A reflection on the second-richest person on earth
This is Warren Buffett, nicknamed the "Oracle of Omaha" for his investing prowess. He is currently worth about $44 billion US dollars. He could stay in a 5-star hotel and drink Dom Perignon every day for the rest of his life. He is 75, so that probably won't be more than 2 decades, but still, he is rich.
However, he is giving practically all of it away. He recently committed to giving $37 billion worth of stock in his company, Berkshire Hathaway (BRK.A BRK.B), to the Bill and Melinda Gates Foundation. Most of the other $7 billion, he will give away at his death. He lives in the same house in Omaha he bought in 1958 for $31,500. His annual salary is $100,000 - not even loose change by the standards of corporate America. The license plate on his old Lincoln Town Car was "Thrifty". He has almost always been an unpretentious man. He did buy a couple of corporate jets for his company, perhaps against his better judgment (he later called the plane "the indefensible"), and he does drink 5 cans of cherry coke a day. But, we can allow an old, rich man some minor vices.
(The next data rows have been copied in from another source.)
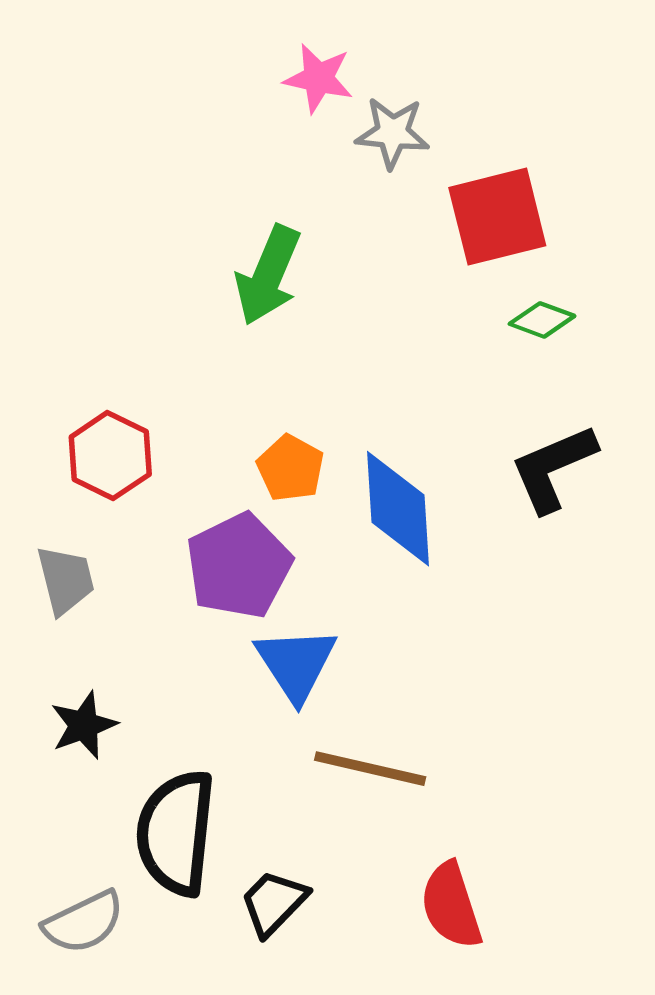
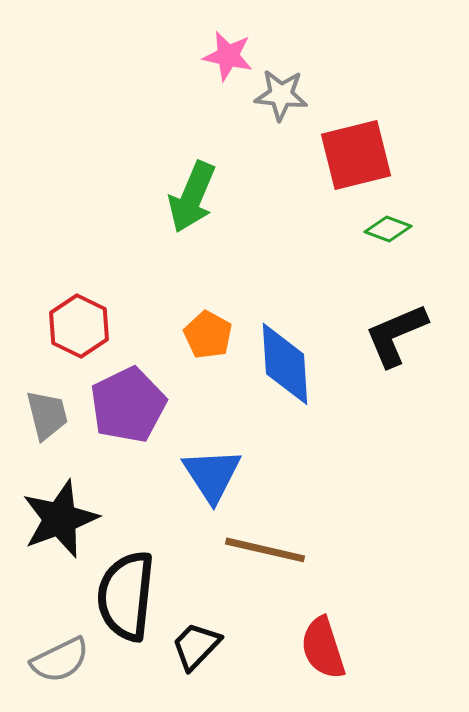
purple pentagon: (239, 566) -> (128, 405), moved
black star: (84, 725) -> (60, 519), size x1.6

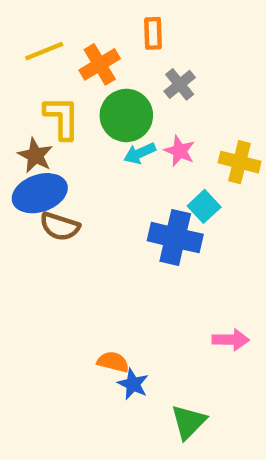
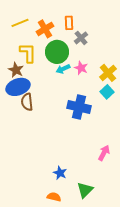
orange rectangle: (153, 33) -> (69, 23), moved
yellow cross: (240, 162) -> (108, 73), turned 36
cyan square: (204, 206) -> (107, 92), moved
brown semicircle: (60, 226) -> (27, 102), turned 66
pink arrow: (231, 340) -> (104, 153), turned -63
orange semicircle: (113, 362) -> (54, 197), moved

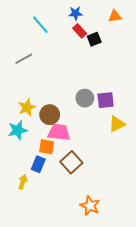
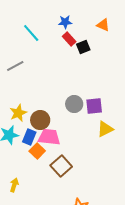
orange triangle: (115, 16) -> (103, 25), turned 32
orange square: (47, 147) -> (37, 151), turned 35
blue rectangle: (38, 164) -> (29, 137), moved

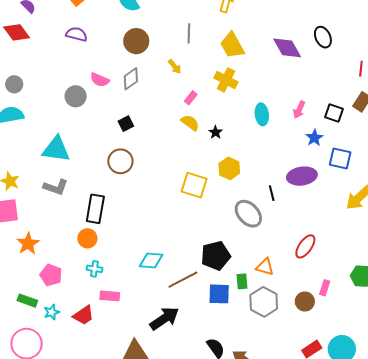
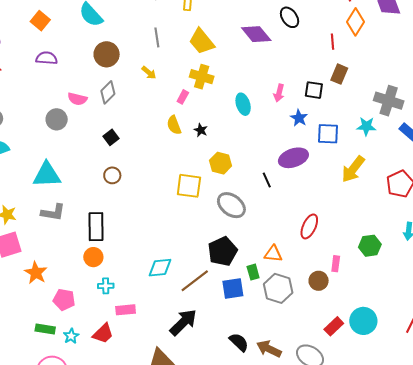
pink rectangle: (191, 98) -> (183, 97), moved
yellow semicircle: (190, 123) -> (174, 125), turned -138
brown circle: (120, 161) -> (112, 175), size x0.7
gray ellipse: (248, 214) -> (231, 205), moved

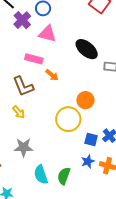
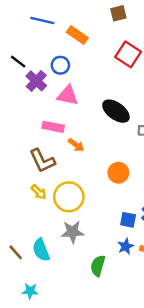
yellow circle: (68, 119) -> (69, 197), moved
gray star: (23, 147) -> (72, 232), moved
cyan semicircle: (41, 175) -> (41, 250), moved

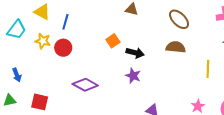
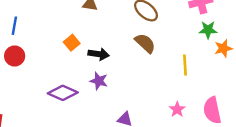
brown semicircle: (176, 47) -> (145, 43), turned 42
purple diamond: (85, 85) -> (63, 93), moved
Jesus commended an old woman for giving 2 copper coins at temple, which was all she had. How much more he demanded of the rich, asking a rich young man to sell all he had and give to the poor. When you have wealth, it's very hard to give it up. But, indeed, we are called to do so. There are Christians who point to Jesus' comment that "the poor you will always have with you" as an excuse not to do everything they can to alleviate poverty. To put it bluntly, these Christians are blind, perhaps wilfully blind. We may always have the poor with us. This means that we must never stop advocating and acting for meaningful solutions to poverty, and we must give of our wealth to the poor in our own communities and in more needy ones. Whether you are a conservative Evangelical or a progressive Christian, the social implications of the gospel - the injunction to aid the poor and the oppressed in every way possible - cannot be ignored. From the Mishna (Jewish oral law), Rabbi Tarfon says, "It is not up to you to completethe work (of perfecting the world), but neither are you free to refrain from doing it."